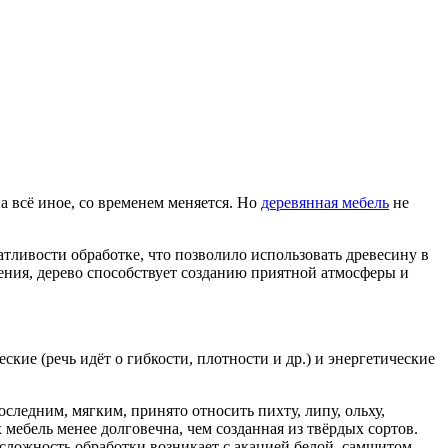
а всё иное, со временем меняется. Но
деревянная мебель
не
атливости обработке, что позволило использовать древесину в
дения, дерево способствует созданию приятной атмосферы и
кие (речь идёт о гибкости, плотности и др.) и энергетические
следним, мягким, принято относить пихту, липу, ольху,
 мебель менее долговечна, чем созданная из твёрдых сортов.
я сложность обработки возникает с акацией белой, самшитом,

Aim of the task.
Every entry above is to be transcribed exactly, with all pictures left out.

Expected output.
а всё иное, со временем меняется. Но
деревянная мебель
не
атливости обработке, что позволило использовать древесину в
дения, дерево способствует созданию приятной атмосферы и
кие (речь идёт о гибкости, плотности и др.) и энергетические
следним, мягким, принято относить пихту, липу, ольху,
 мебель менее долговечна, чем созданная из твёрдых сортов.
я сложность обработки возникает с акацией белой, самшитом,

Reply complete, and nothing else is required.